"""
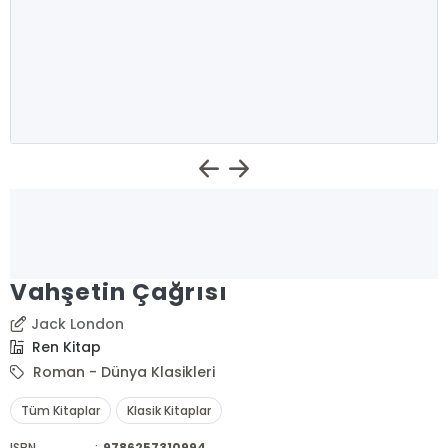
Vahşetin Çağrısı
Jack London
Ren Kitap
Roman - Dünya Klasikleri
Tüm Kitaplar
Klasik Kitaplar
ISBN
:
9786257310994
"""
• AIM OF THE EXERCISE: Pictures stay out. Everything else in the listing gets printed exactly.

• RESULT OF THE TASK:
Vahşetin Çağrısı
Jack London
Ren Kitap
Roman - Dünya Klasikleri
Tüm Kitaplar
Klasik Kitaplar
ISBN
:
9786257310994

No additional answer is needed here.